Given data
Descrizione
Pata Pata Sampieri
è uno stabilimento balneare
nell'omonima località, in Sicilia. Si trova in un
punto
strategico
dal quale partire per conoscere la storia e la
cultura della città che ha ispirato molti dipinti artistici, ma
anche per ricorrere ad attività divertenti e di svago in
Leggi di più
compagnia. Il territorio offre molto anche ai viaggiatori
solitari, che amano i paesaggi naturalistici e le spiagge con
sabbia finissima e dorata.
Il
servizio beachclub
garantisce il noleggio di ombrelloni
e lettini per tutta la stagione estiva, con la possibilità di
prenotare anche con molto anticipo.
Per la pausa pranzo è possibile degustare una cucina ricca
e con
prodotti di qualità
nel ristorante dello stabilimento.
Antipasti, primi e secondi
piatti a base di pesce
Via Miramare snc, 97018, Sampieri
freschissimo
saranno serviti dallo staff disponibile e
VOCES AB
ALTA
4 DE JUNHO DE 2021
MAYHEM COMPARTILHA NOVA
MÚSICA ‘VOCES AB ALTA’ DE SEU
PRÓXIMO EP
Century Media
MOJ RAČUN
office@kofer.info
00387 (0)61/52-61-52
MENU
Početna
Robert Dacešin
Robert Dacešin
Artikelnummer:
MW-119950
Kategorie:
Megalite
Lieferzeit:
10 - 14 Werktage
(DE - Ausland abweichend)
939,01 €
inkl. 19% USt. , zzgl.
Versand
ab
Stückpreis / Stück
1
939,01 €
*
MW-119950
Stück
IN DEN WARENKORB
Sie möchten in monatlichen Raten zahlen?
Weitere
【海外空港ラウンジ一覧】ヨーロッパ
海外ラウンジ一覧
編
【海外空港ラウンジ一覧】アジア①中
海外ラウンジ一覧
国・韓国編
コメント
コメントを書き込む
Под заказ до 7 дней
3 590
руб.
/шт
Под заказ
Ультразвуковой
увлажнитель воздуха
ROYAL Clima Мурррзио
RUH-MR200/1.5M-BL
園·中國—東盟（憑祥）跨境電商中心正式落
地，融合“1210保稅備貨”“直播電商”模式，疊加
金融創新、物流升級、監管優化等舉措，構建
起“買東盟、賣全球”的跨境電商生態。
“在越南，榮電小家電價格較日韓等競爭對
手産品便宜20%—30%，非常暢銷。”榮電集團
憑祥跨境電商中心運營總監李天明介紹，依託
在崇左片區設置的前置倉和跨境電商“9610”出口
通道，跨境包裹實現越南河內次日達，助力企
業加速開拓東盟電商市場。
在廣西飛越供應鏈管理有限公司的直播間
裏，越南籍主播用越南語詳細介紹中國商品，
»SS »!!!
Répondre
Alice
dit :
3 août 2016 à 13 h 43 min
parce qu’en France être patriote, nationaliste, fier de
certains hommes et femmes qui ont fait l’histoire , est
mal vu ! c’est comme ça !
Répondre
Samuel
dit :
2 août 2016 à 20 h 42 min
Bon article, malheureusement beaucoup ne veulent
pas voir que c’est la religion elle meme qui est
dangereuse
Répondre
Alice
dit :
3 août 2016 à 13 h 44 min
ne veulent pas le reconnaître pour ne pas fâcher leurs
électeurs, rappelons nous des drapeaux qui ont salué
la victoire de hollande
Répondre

Instructions to follow
Copy, from the material above, each line in which the string "stabilimento" occurs.

Answer section
è uno stabilimento balneare
nel ristorante dello stabilimento.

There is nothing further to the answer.